Hi, could someone help, or talk me through the following questions, or the key points of the following questions, I'm really struggling. Thank you!

1

The curve C has parametric equations:
x=4cos2t, y=3sint, t is between -pi/2 and pi/2
A is the point 2,1.5 and lies on C.

a) find the value of t at the point A.
b) Find dy/dx in terms of t (I got dx/dt= -8sin2t and dy/dt=3cost)
c) Show that an equation of the normal to C at A is 6y-16x+23=0

The normal at A cuts C again at the point B

d) Find the y-coordinate of the point B.

2

A curve C is given by the equations:

x=2cost+sin2t, y=cost-2sin2t
where t is a parameter.

a) find the value of dy/dx at the point P on C where t=pi/4
b) find an equation of the normal to the curve at P.



Thanks for any help
Reply 1
quicky skimming through, for 1(a) just sub in x=2 and y=1.5 into x=4cos2t and y=3sint . remember to put your calculator in radian mode
StuartYates


1

The curve C has parametric equations:
x=4cos2t, y=3sint, t is between -pi/2 and pi/2
A is the point 2,1.5 and lies on C.

a) find the value of t at the point A.
b) Find dy/dx in terms of t (I got dx/dt= -8sin2t and dy/dt=3cost)
c) Show that an equation of the normal to C at A is 6y-16x+23=0


a)
A(2, 1.5)
So when x=2, y=1.5
2 = 4cos2t
cos2t=1/2
t=pi/6

b) So you've got dx/dt and dy/dt
remember that dy/dx=dy/dt * dt/dx
or dy/dx = dy/dt * (1/(dx/dt))
Reply 3
so can I leave the answer to b) in the form -(8sin2t)/(3cost) ??

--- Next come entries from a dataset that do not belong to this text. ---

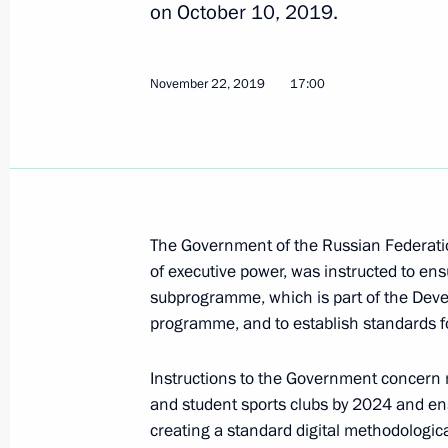
on October 10, 2019.
Instructions following meeting of Co
and meeting with Human Rights Com
November 22, 2019
17:00
January 29, 2020, 21:30
December 12, 2019, Thursday
Instructions following State Council
The Government of the Russian Federatio
December 12, 2019, 14:30
of executive power, was instructed to ens
subprogramme, which is part of the Deve
programme, and to establish standards for 
November 23, 2019, Saturday
Instructions to the Government concern ma
Instructions following teleconference
and student sports clubs by 2024 and ensu
creating a standard digital methodologica
November 23, 2019, 16:00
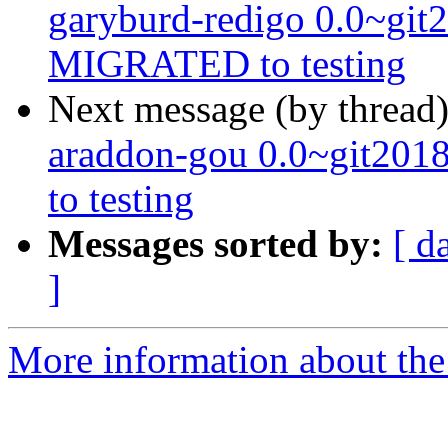
garyburd-redigo 0.0~git
MIGRATED to testing
Next message (by thread
araddon-gou 0.0~git20
to testing
Messages sorted by:
[ d
]
More information about the 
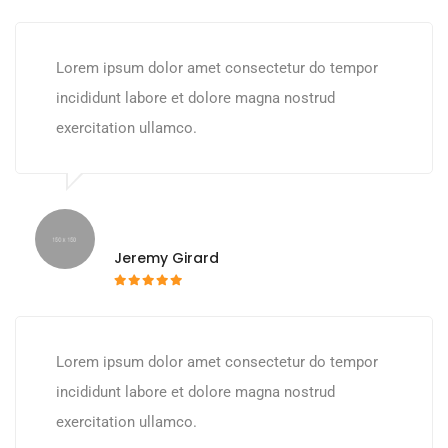
Lorem ipsum dolor amet consectetur do tempor
incididunt labore et dolore magna nostrud
exercitation ullamco.
Jeremy Girard
Lorem ipsum dolor amet consectetur do tempor
incididunt labore et dolore magna nostrud
exercitation ullamco.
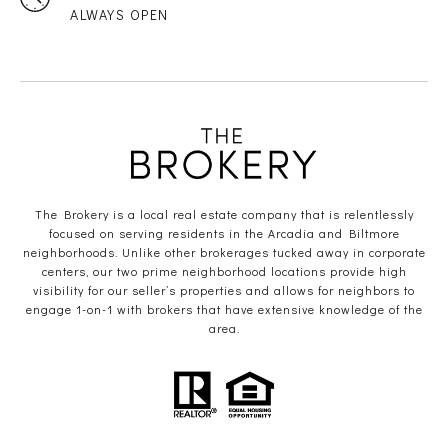
ALWAYS OPEN
The Brokery is a local real estate company that is relentlessly
focused on serving residents in the Arcadia and Biltmore
neighborhoods. Unlike other brokerages tucked away in corporate
centers, our two prime neighborhood locations provide high
visibility for our seller’s properties and allows for neighbors to
engage 1-on-1 with brokers that have extensive knowledge of the
area.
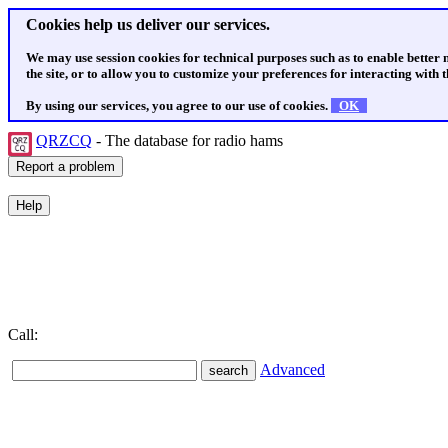
Cookies help us deliver our services.
We may use session cookies for technical purposes such as to enable better
the site, or to allow you to customize your preferences for interacting with th
By using our services, you agree to our use of cookies.
OK
QRZCQ
- The database for radio hams
Call:
Advanced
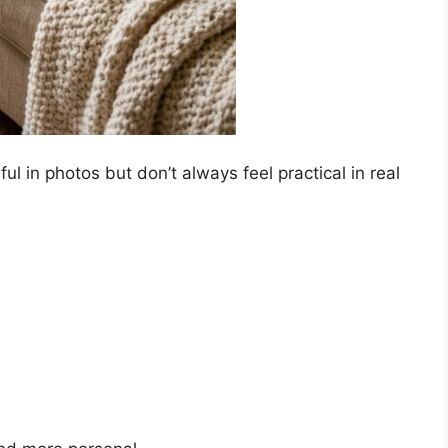
ful in photos but don’t always feel practical in real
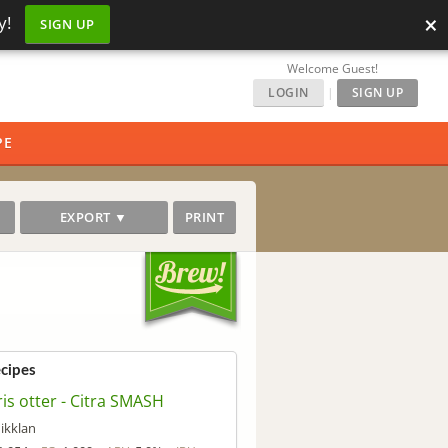
×
y!
SIGN UP
Welcome Guest!
LOGIN
|
SIGN UP
PE
EXPORT ▼
PRINT
ecipes
is otter - Citra SMASH
ikklan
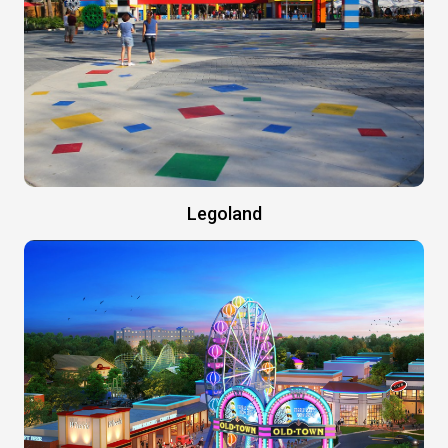
Legoland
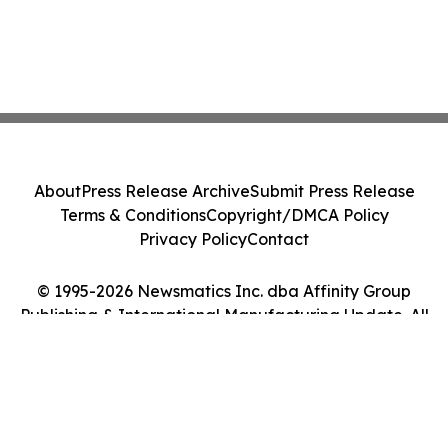
About
Press Release Archive
Submit Press Release
Terms & Conditions
Copyright/DMCA Policy
Privacy Policy
Contact
© 1995-2026 Newsmatics Inc. dba Affinity Group
Publishing & International Manufacturing Update. All
Rights Reserved.
Cookie Settings / Your Privacy Choices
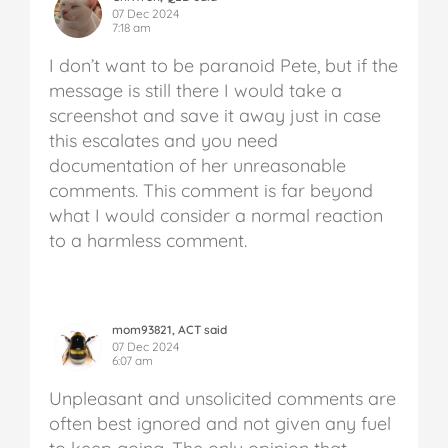
07 Dec 2024
7:18 am
I don’t want to be paranoid Pete, but if the
message is still there I would take a
screenshot and save it away just in case
this escalates and you need
documentation of her unreasonable
comments. This comment is far beyond
what I would consider a normal reaction
to a harmless comment.
mom93821, ACT said
07 Dec 2024
6:07 am
Unpleasant and unsolicited comments are
often best ignored and not given any fuel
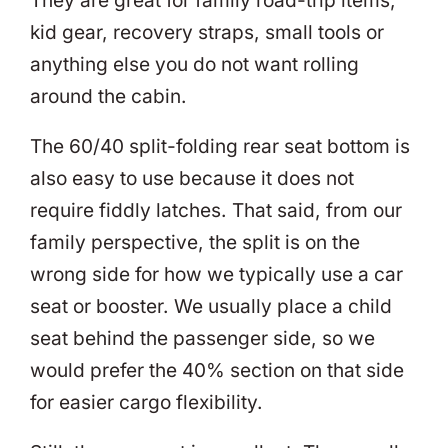
They are great for family road-trip items,
kid gear, recovery straps, small tools or
anything else you do not want rolling
around the cabin.
The 60/40 split-folding rear seat bottom is
also easy to use because it does not
require fiddly latches. That said, from our
family perspective, the split is on the
wrong side for how we typically use a car
seat or booster. We usually place a child
seat behind the passenger side, so we
would prefer the 40% section on that side
for easier cargo flexibility.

and how would I go about c) and d)

Thanks
Reply 4
b) It's actually -(3cost)/(8sin2t) = -(3/8) . cost/2sintcost = -3/16sint
c)
Gradient of the normal is: -(dx/dy) = (16/3)sint
Using t=pi/6 you get that it's (8/3). So the eqn of the normal is:
y - 1.5 = (8/3) (x - 2)
3y - 4.5 = 8x - 16
Multiply by 2:
6y - 9 = 16x - 32
6y - 16x + 23 = 0
Reply 5
Thanks everyone, anyone have any ideas for me on question 2? Thanks so much!
StuartYates
2.) A curve C is given by the equations:

x = 2cost + sin2t, y = cost - 2sin2t
where t is a parameter.

a) find the value of dy/dx at the point P on C where t = pi/4
b) find an equation of the normal to the curve at P.

a.) dx/dt = 2cos2t - 2sint
dy/dt = -sint - 4cos2t
--> dy/dx = dy/dt * dt/dx = (-sint - 4cos2t)(-2sint + 2cos2t) = 2sin^2t + 8sint.cos2t - 2sint.cos2t - 8cos^2(2t) = 2sin^2t - 8cos^2(2t) + 6sint.cos2t.
At P: dy/dx = 2[sin(Pi/4)]^2 - 8[cos(Pi/2)]^2 + 6[sin(Pi/4).cos(Pi/2)] = 1

b.) Grad. (Normal) = -1.
Where t = Pi/4: x = Sqrt(2) + 1, y = [Sqrt(2)]/2 - 2
--> Equation Of Normal: y - (Sqrt2)/2 + 2 = -1(x - Sqrt2 - 1)
--> y - (Sqrt2) + 2 = -x + Sqrt2 + 1
--> y = -x + (2Sqrt2 - 1)